Rozdział 4

2.3K 110 4
                                    

Hermiona smacznie spała w możliwie najwygodniejszej pozycji, jaką mogła zająć w skórzanym fotelu. Najwyraźniej coś jej się śniło, bo co chwilę wydawała z siebie ciche mruknięcia. Draco przyglądał się jej z niemałym zainteresowaniem i intensywnie zastanawiał się, jak ma ja obudzić. Miał do wyboru uderzenie poduszką w twarz, chluśnięcie wodą ze szklanki lub szturchnięcie w ramię. Przeanalizował dokładnie wszystkie opcje i najbardziej kusiła go druga możliwość. Gdy już sięgał po szklankę pomyślał o konsekwencjach. Ta wredna Gryfonica na pewno zrobi mu kosmiczną awanturę, a tego wolałby uniknąć. W tym momencie nie miał najmniejszej ochoty tracić czasu na kłótnie z nią. Ze szczerym smutkiem wybrał trzecią opcję i lekko szturchnął ją w ramię. Hermiona natychmiast obudziła się i w pierwszym momencie nie wiedziała, gdzie się znajduje. Kilka sekund zajęło jej ustalenie lokalizacji, a gdy zobaczyła Draco, już wiedziała gdzie jest.

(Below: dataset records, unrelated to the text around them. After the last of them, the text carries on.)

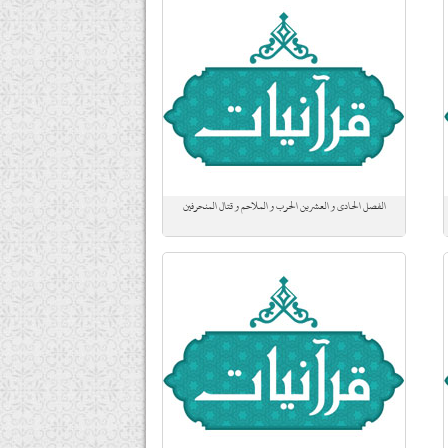
الفصل الحادي و العشرين الحرب و الملاحم و قتال المنحرفين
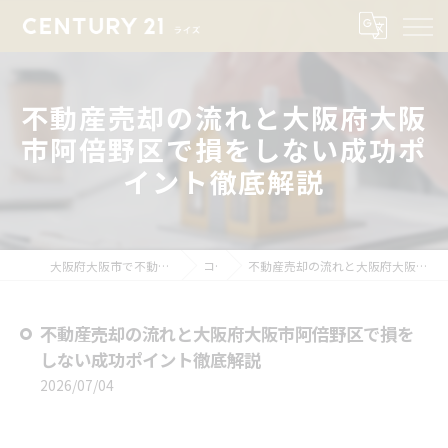
不動産売却の流れと大阪府大阪
市阿倍野区で損をしない成功ポ
イント徹底解説
大阪府大阪市で不動産売却ならセンチュリー21ライズ
コラム
不動産売却の流れと大阪府大阪市阿倍野区で損をしない成功ポイント徹底解説
不動産売却の流れと大阪府大阪市阿倍野区で損を
しない成功ポイント徹底解説
2026/07/04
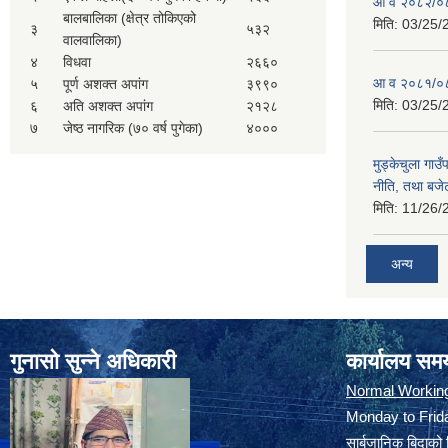
आ व २०८२/०८
बालबालिका (क्षेत्र तोकिएको
मिति:
03/25/
३
५३२
वालवालिका)
४
विधवा
२६६०
आ व २०८१/०८
५
पूर्ण अशक्त अपांग
३९९०
मिति:
03/25/
६
अति अशक्त अपांग
२१२८
७
जेष्ठ नागरिक (७० वर्ष पुगेका)
४०००
मुड्केचुला गा
नीति, तथा बजेट
मिति:
11/26/
अन्य
गुनासो सुन्ने अधिकारी
कार्यालय सम
Normal Workin
Monday to Frida
सार्बजानिक बिदाको 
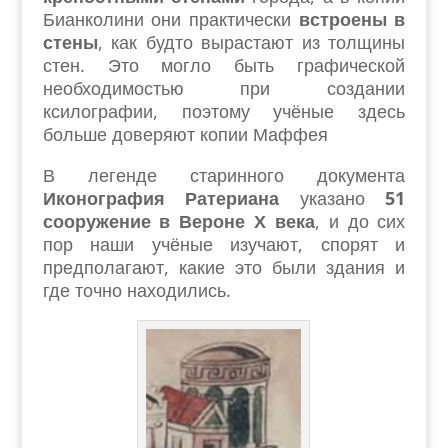
Бианколини они практически
встроены в
стены
, как будто вырастают из толщины
стен. Это могло быть графической
необходимостью при создании
ксилографии, поэтому учёные здесь
больше доверяют копии Маффея
В легенде старинного документа
Иконография Ратериана
указано
51
сооружение в Вероне Х века
, и до сих
пор наши учёные изучают, спорят и
предполагают, какие это были здания и
где точно находились.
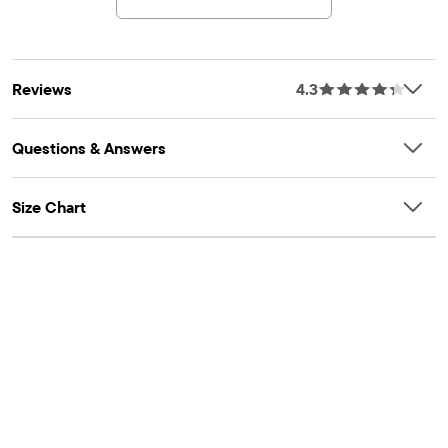
les jambes
Une partie de notre collection babyPLACE
Reviews
4.3
Questions & Answers
Size Chart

- Czemu mnie obudziłeś? - zapytała, przeczesując dłonią włosy.

- Zapnij pasy, za piętnaście minut będziemy lądować.

- Mhm, dzięki. - dziewczyna wykonała jego polecenie i spojrzała przez okienko. Jednak widziała tylko wodę. Bardzo czystą wodę. Chciała już zapytać Draco dokąd zmierzają, ale równie dobrze wiedziała, że szybciej ściana jej odpowie, niż dowie się czegoś od tego upartego Ślizgona. Przed zaśnięciem zastanawiała się czy dobrze zrobiła. Za każdym razem dochodziła do takiego samego wniosku - nie miała innego wyjścia. Z dwojga złego wolała towarzystwo Draco niż własnego narzeczonego. Malfoy przynajmniej na nią nie krzyczał i nie chciał zrobić z niej służącej.

- O czym tak rozmyślasz? - zapytał Draco, widząc zamyślenie swojej towarzyszki.

- I tak mi nic nie powiesz, więc szkoda żebyś strzępił sobie język.

- Znaj moje dobre serce. Odpowiem na jedno Twoje pytanie. I tu dam Ci małą podpowiedź, nie pytaj, dokąd lecimy, bo i tak zaraz się dowiesz. - Hermiona uważnie przyjrzała się Draco. Chciała mieć pewność, że to nie jest kolejny żart.

- Dobrze... - zaczęła, gdy upewniła się co jego zamiarów, a te wydały się jej czyste. - Powiedz mi proszę, po co mnie tutaj zabrałeś?

- Żeby pokazać Ci inne, lepsze życie. Musisz zdać sobie sprawę, że to, co on z Tobą robił to przemoc w najczystszej postaci. Sprawił, że uwierzyłaś w to, że bez niego poradzisz sobie w życiu. A tymczasem to on jest, wbrew pozorom, tym słabszym. Poza tym, jesteś niezła w łóżku. Może to powtórzymy?

- Zapomnij.

Dziewczyna szybko ucięła rozmowę i ponownie utkwiła wzrok w bliżej nieokreślony punkt za oknem. Słowa Draco zabolały ją, chociaż w głębi serca wiedziała, że to co powiedział o Ronie było najszczerszą prawdą. Była od niego uzależniona do takiego stopnia, że nawet bała się samodzielnie podjąć decyzję w najprostszej sprawie. 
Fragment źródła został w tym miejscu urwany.